Paste into your CLAUDE.md or agent config

Datadog Monitoring Skill

Core Philosophy

Datadog is a comprehensive observability platform spanning infrastructure, APM, logs, and real user monitoring. Its guiding principles are:

Three pillars in one platform — metrics, traces, and logs should be correlated in a single view. When a metric spikes, click through to the trace that caused it, then to the log lines within that trace.
Custom metrics drive business observability — infrastructure metrics are table stakes; the real value comes from tracking business KPIs (orders per minute, payment failures, queue depth) as custom metrics.
Distributed tracing connects the dots — in microservice architectures, a single request touches many services. APM traces show the full call chain with latency breakdowns per service.
Dashboards are communication tools — a well-built dashboard answers questions before they are asked.
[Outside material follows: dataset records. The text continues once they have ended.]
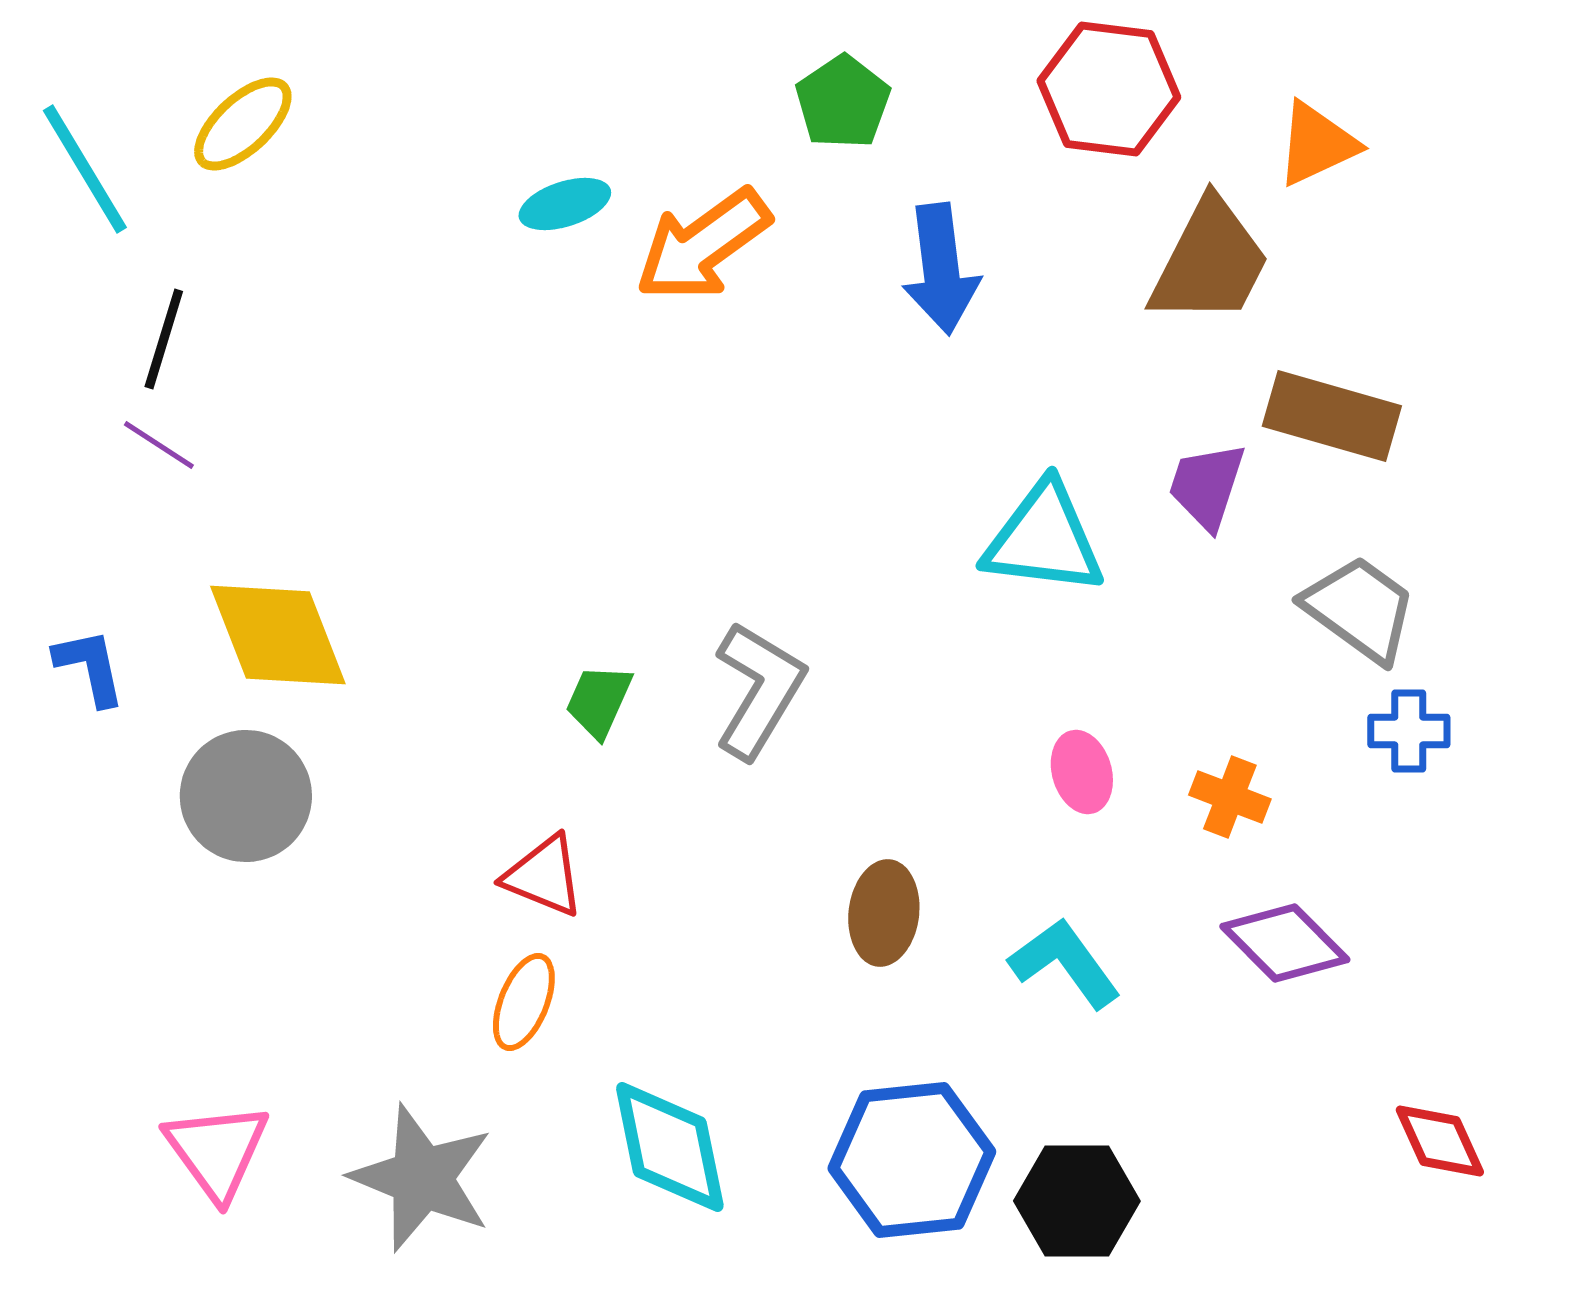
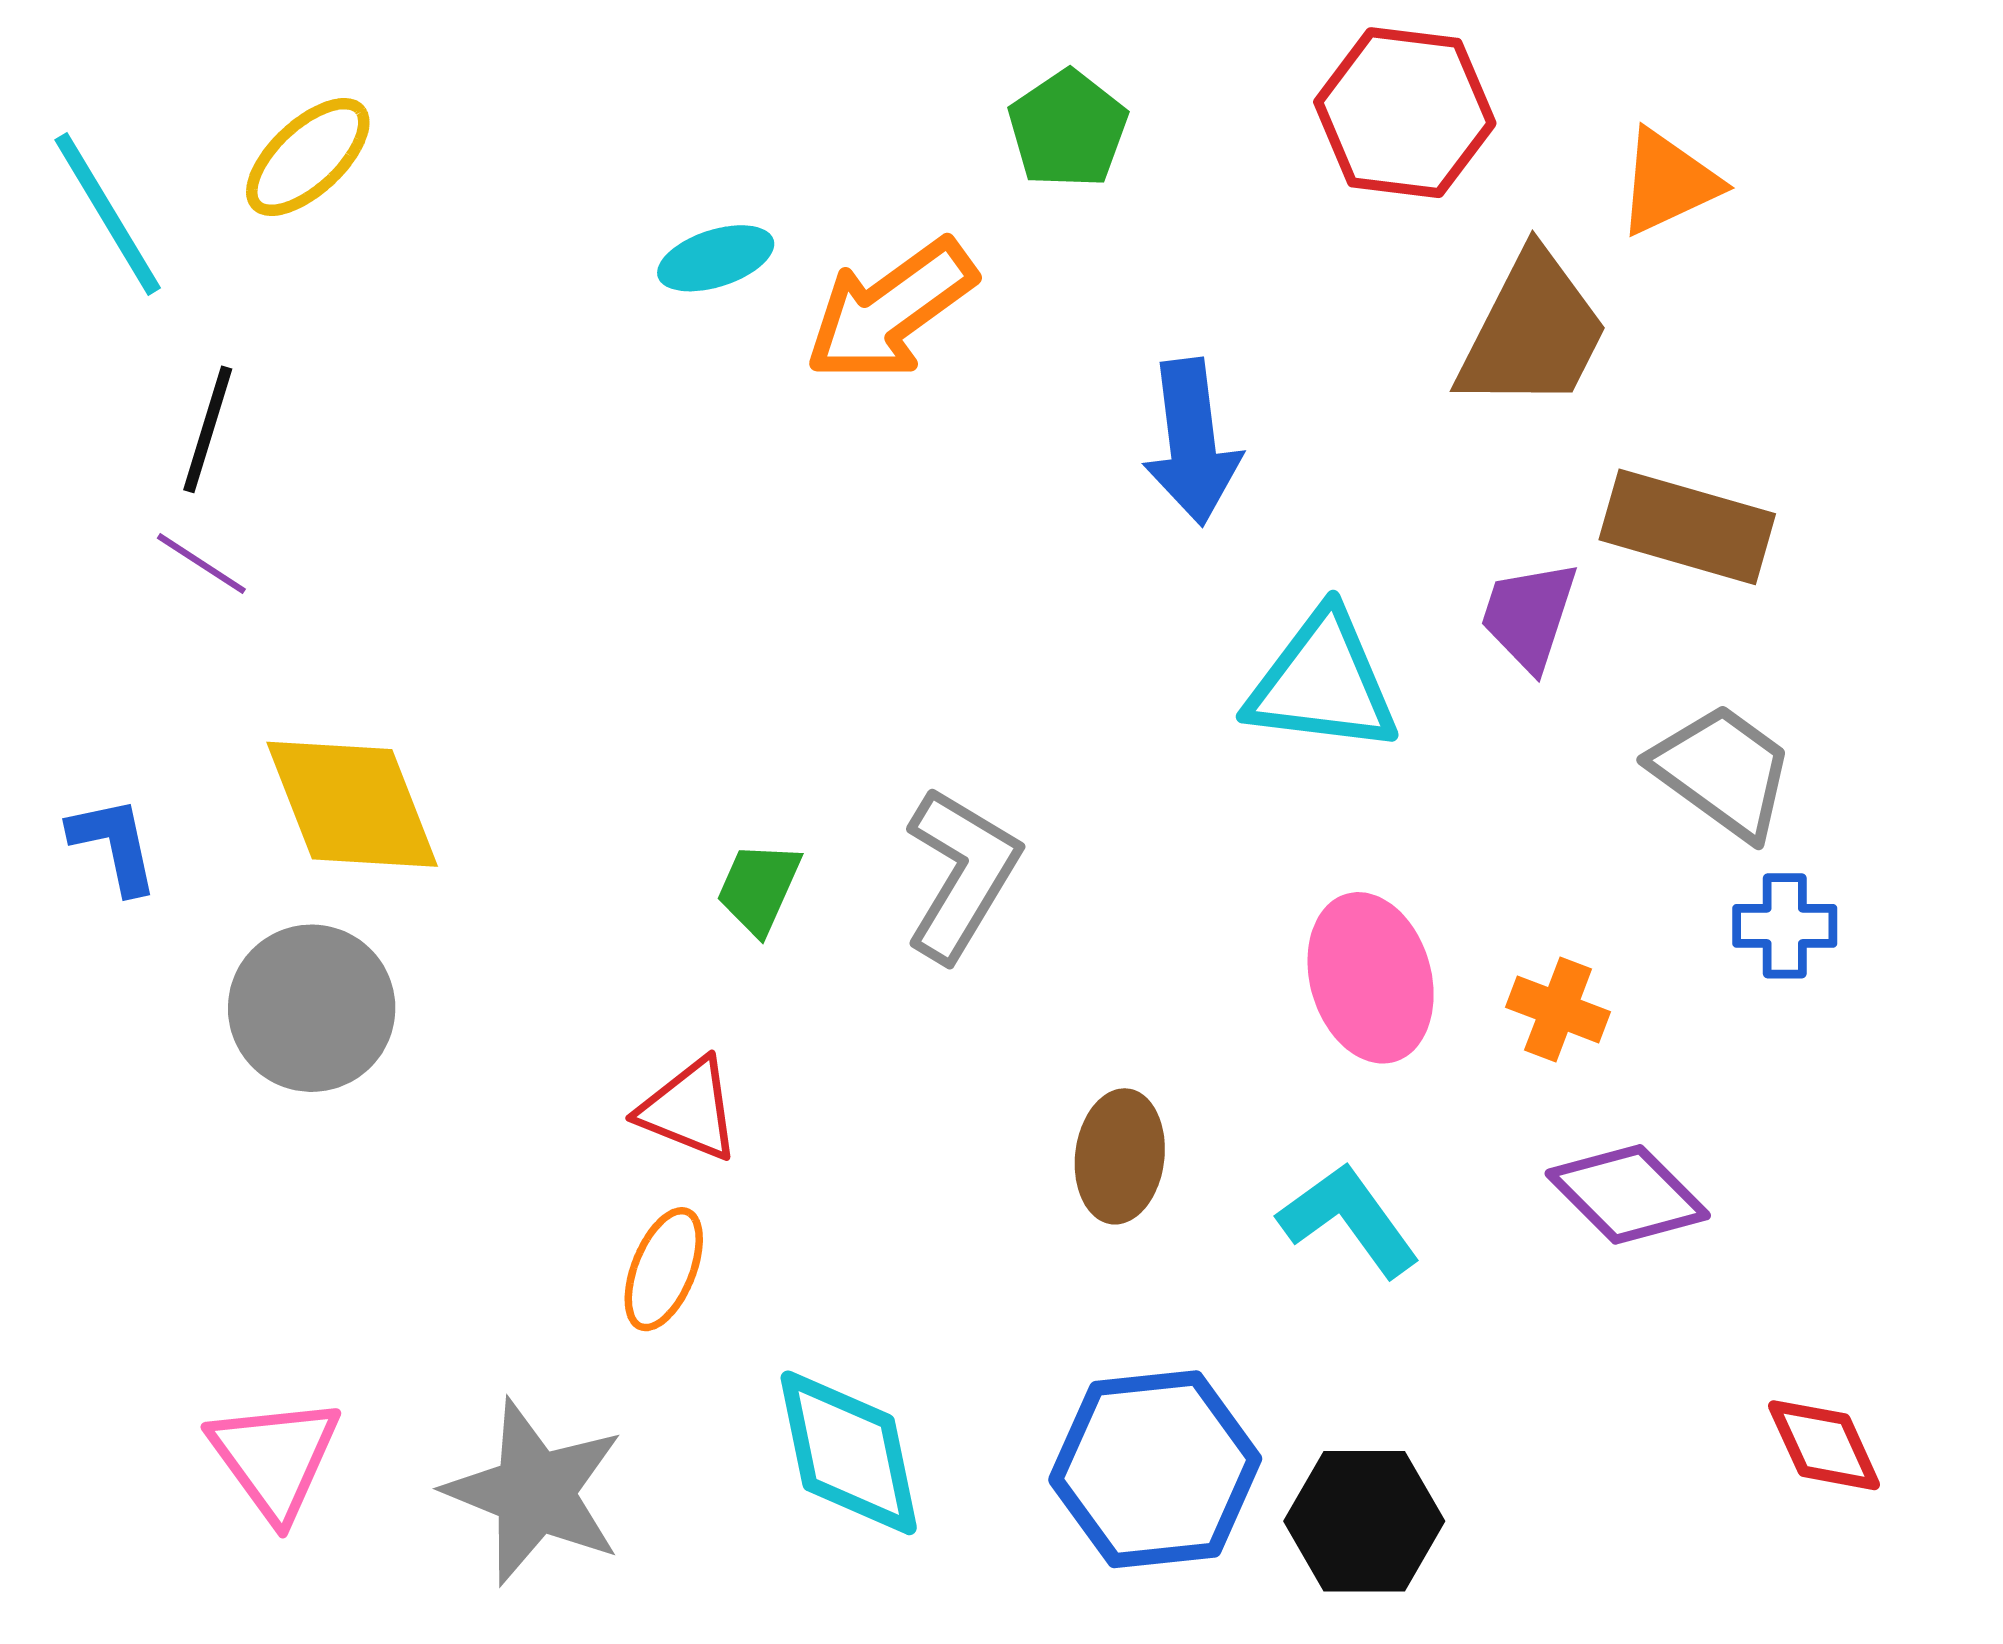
blue arrow: (941, 269) -> (1192, 442), moved
pink ellipse: (1082, 772) -> (1371, 978), size x1.6

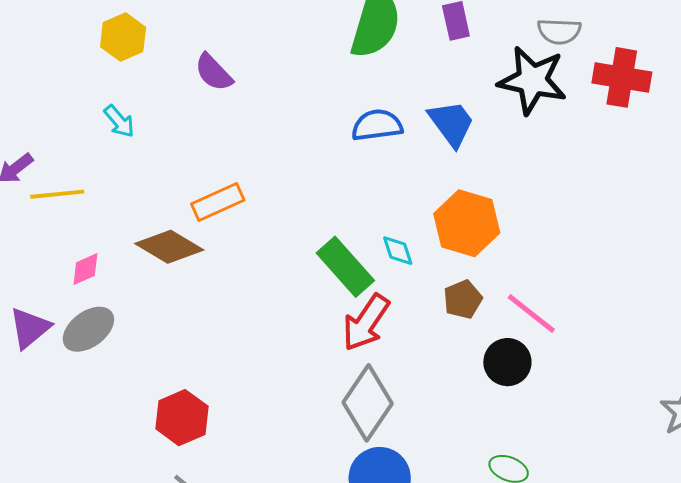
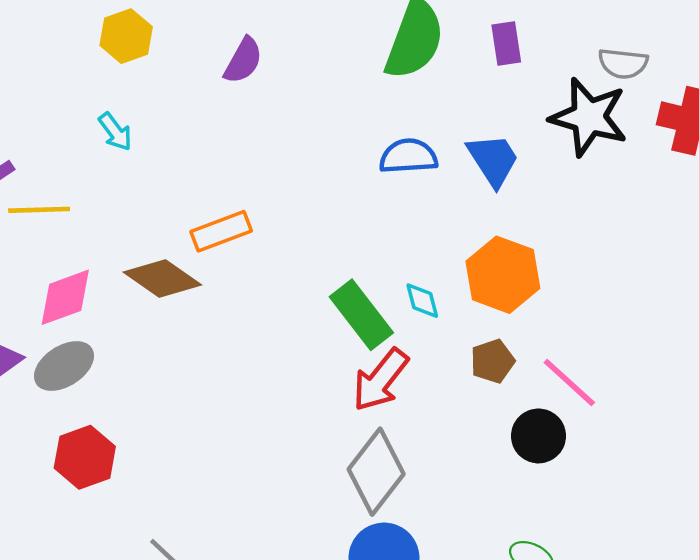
purple semicircle: (214, 72) -> (243, 61), moved, turned -111
pink diamond: (85, 269) -> (65, 297), size x1.6
red hexagon: (182, 418) -> (85, 457), moved

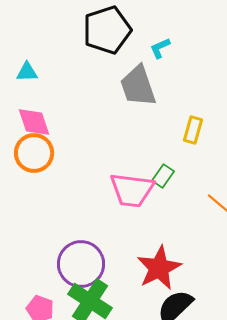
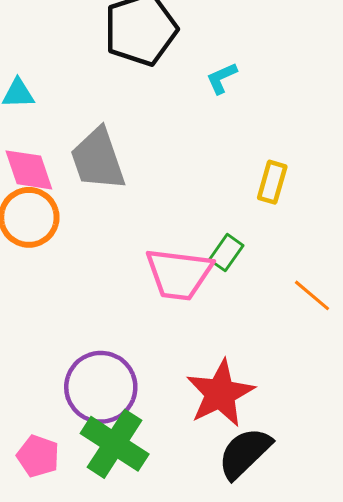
cyan L-shape: (160, 48) -> (222, 78), moved
gray trapezoid: (138, 86) -> (98, 159), moved

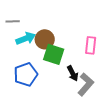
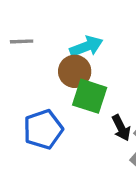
cyan arrow: (26, 38) -> (86, 46), moved

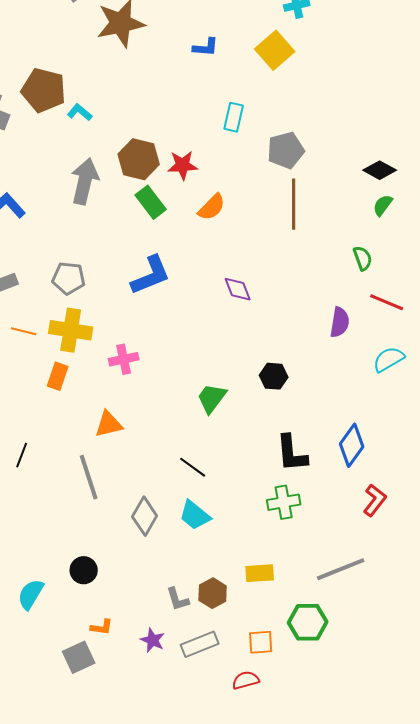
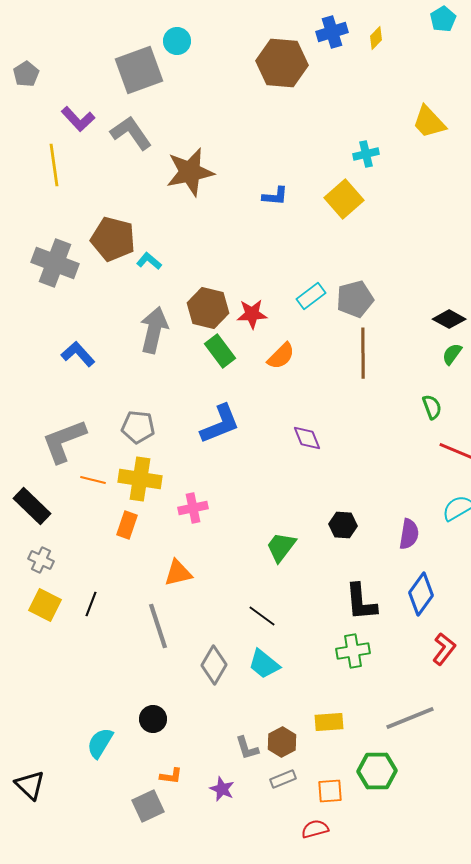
cyan rectangle: (234, 117) -> (311, 296), moved, turned 40
purple semicircle: (340, 322) -> (409, 534), moved
gray rectangle: (200, 644) -> (283, 779), moved, size x0.7

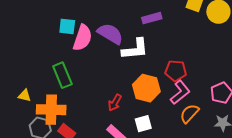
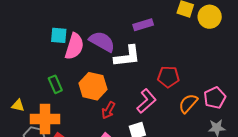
green rectangle: (62, 75) -> (55, 84), size x0.7
orange hexagon: (146, 88) -> (93, 86), moved
pink L-shape: (180, 92) -> (146, 101), moved
orange semicircle: (189, 114) -> (188, 103), moved

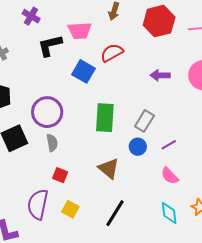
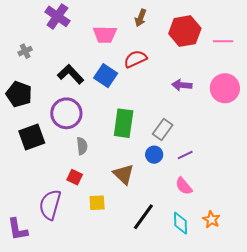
purple cross: (31, 16) -> (57, 16), size x1.4
black L-shape: (50, 46) -> (71, 74), moved, turned 56
gray semicircle: (52, 143) -> (82, 146), moved
yellow square: (70, 209) -> (97, 203), moved, turned -36
black line: (115, 213) -> (143, 217), moved

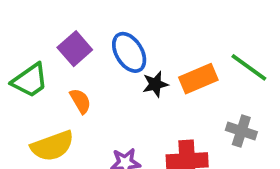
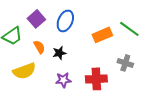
blue ellipse: (129, 52) -> (65, 21), turned 55
black star: (155, 84) -> (59, 53), moved

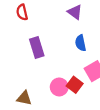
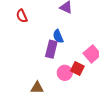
blue semicircle: (81, 43) -> (58, 36), moved
purple rectangle: (37, 48) -> (51, 49), moved, turned 42

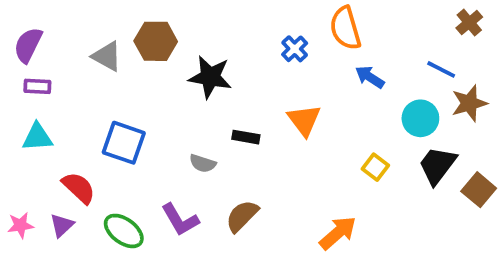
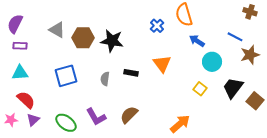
brown cross: (469, 23) -> (250, 12), turned -32
brown hexagon: (156, 41) -> (83, 38), moved
cyan circle: (420, 118) -> (212, 62), moved
blue square: (124, 143) -> (66, 76), turned -35
gray semicircle: (203, 163) -> (105, 79), moved, turned 80
red semicircle: (79, 188) -> (26, 100), moved

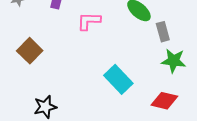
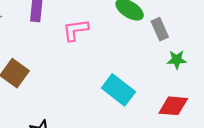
green star: (174, 61) -> (177, 60), size x0.7

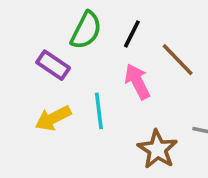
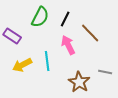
purple rectangle: (53, 65) -> (12, 36), moved

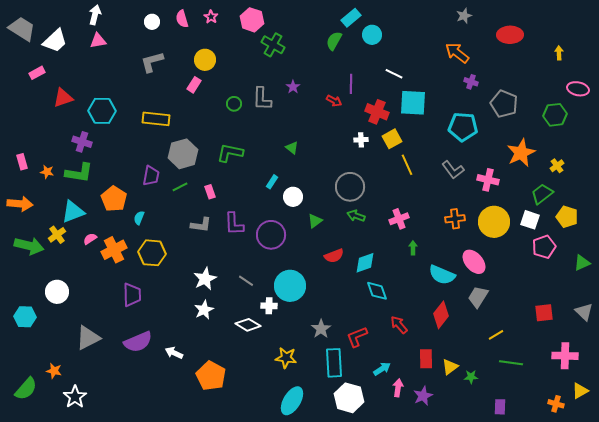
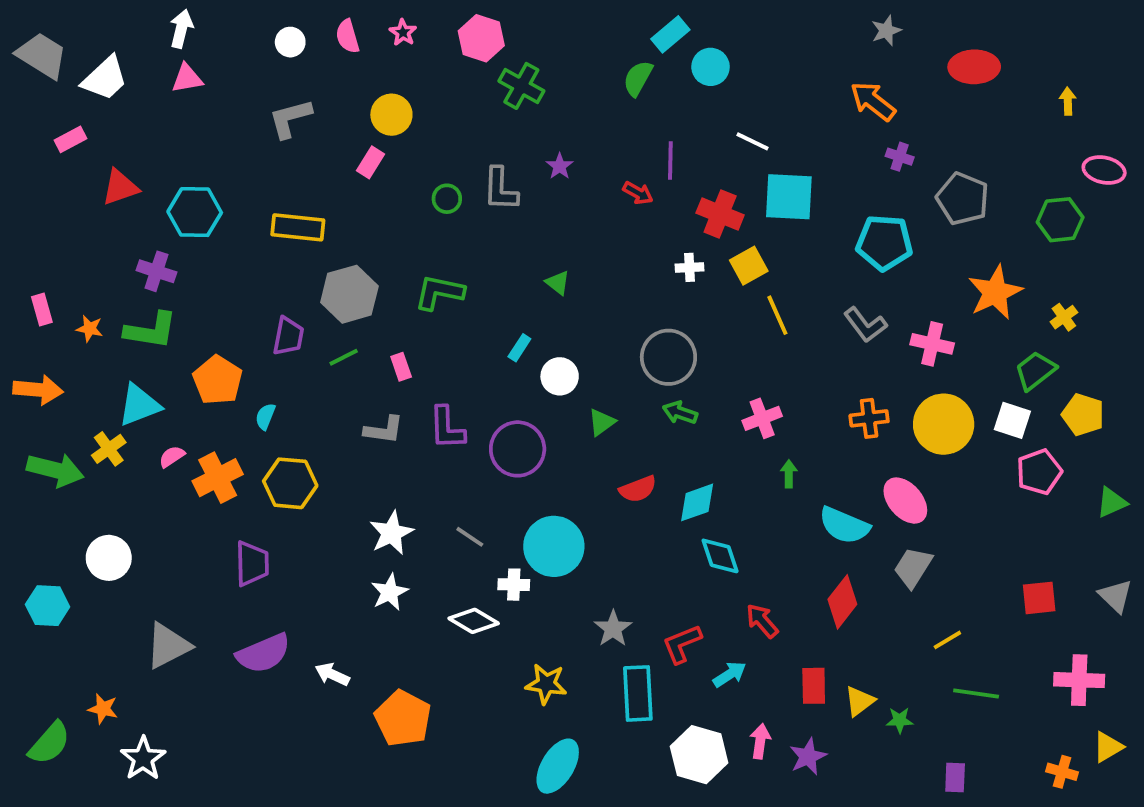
cyan arrow: (382, 369) -> (730, 674), moved
white hexagon: (349, 398) -> (699, 755), moved

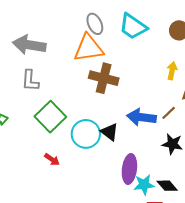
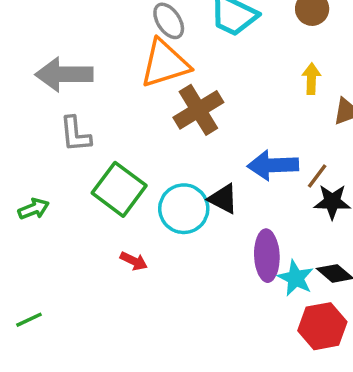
brown cross: (104, 78) -> (198, 110), turned -36
brown line: (169, 113) -> (317, 176), moved
cyan star: (144, 185) -> (296, 278), turned -30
Build them for audiences (engineering, product, leadership), not just for yourself.
Tag everything consistently — tags like env, service, version, and team applied uniformly across metrics, traces, and logs enable powerful filtering and correlation.

Setup

Node.js APM Tracing

// instrument.ts — must be imported BEFORE any other module
import tracer from "dd-trace";

tracer.init({
  service: process.env.DD_SERVICE ?? "api-service",
  env: process.env.DD_ENV ?? "production",
  version: process.env.DD_VERSION ?? "1.0.0",
  logInjection: true,
  runtimeMetrics: true,
  profiling: true,
  appsec: true,
  plugins: true,
});

export default tracer;

// Entry point: import instrument first
import "./instrument";
import { createServer } from "./server";

createServer();

Structured Logging with Trace Correlation

// lib/logger.ts
import winston from "winston";

const logger = winston.createLogger({
  level: "info",
  format: winston.format.combine(
    winston.format.timestamp(),
    winston.format.errors({ stack: true }),
    winston.format.json()
  ),
  defaultMeta: {
    service: process.env.DD_SERVICE,
    env: process.env.DD_ENV,
    version: process.env.DD_VERSION,
  },
  transports: [new winston.transports.Console()],
});

export { logger };

// dd-trace's logInjection:true automatically adds
// dd.trace_id, dd.span_id, and dd.service to every log line,
// enabling Datadog to link logs to the originating trace.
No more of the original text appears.